Fin de partie à Bordeaux
25 octobre 2018 Editions de Fallois

 

Parution : 16/01/2019

Format : 155 x 225 mm

320 pages

EAN : 9782877069984

Prix : 22 EUR

Fin de partie à Bordeaux

Allan Massie

Traduit de l’anglais par Christophe MERCIER.

Après Stalingrad et le débarquement américain en Afrique du Nord, l’Allemagne ne pouvait plus gagner la guerre. Désormais, à la veille de l’opération Overlord en Normandie (printemps 1944), on s’interroge seulement sur l’étendue de sa défaite.

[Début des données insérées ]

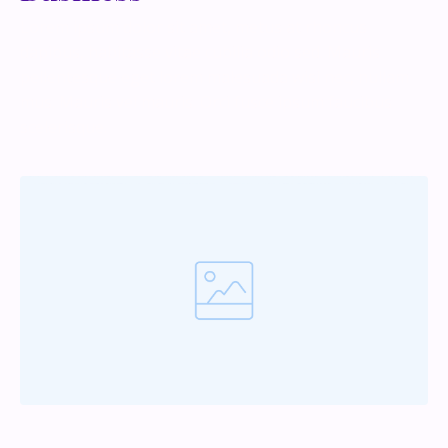
Lorem ipsum dolor sit amet, metus at rhoncus
dapibus, habitasse vitae cubilia odio sed. Mauris
pellentesque eget lorem malesuada wisi nec, nullam
mus. Mauris vel mauris. Orci fusce ipsum faucibus
scelerisque.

Les plus opportunistes se hâtent de changer de camp avant qu’il ne soit trop tard. Les plus lucides voient se profiler les règlements de comptes sanglants de l’après-guerre. Le commissaire Lannes est l’un de ces esprits qui savent pressentir le cours des choses.

Sa hiérarchie l’a mis sur la touche à la demande des Allemands. Chez lui, l’ambiance est morose. Ses enfants sont engagés – par idéalisme – dans des camps ennemis. Sa femme lui en veut d’avoir laissé partir pour Londres l’un de leurs fils, non sans raison puisque le réseau de résistance dont il fait partie « tombera » victime d’une trahison interne.

Pour éviter de sombrer dans la neurasthénie, Lannes accepte de conduire à titre officieux une enquête sur la disparition d’une jeune Bordelaise de milieu aisé. Il retrouvera sans surprise le cloaque qu’il avait déjà si souvent sondé, les turpitudes et les compromissions qui sont de tous les temps mais que le dérèglement de la guerre fait prospérer.

Bientôt tout basculera. Ce sera le déferlement de la haine et de la peur, de la vengeance au service des jeux du pouvoir.

Comme dans tout bon roman historique, les personnages réels s’y mêlent aux créatures imaginaires. Un jeune politicien promis au plus brillant avenir symbolise toutes les ambiguïtés de l’époque. Il s’appelle François Mitterrand. Tout en servant Vichy dont il défend l’utilité, il a déjà donné des gages aux futurs vainqueurs.

Les jeux sont faits mais Allan Massie prend le soin de nous dire ce que chacun de ses héros deviendra sous la IVe République. Le Quatuor de Bordeaux frappe, encore une fois, par sa justesse et sa profondeur.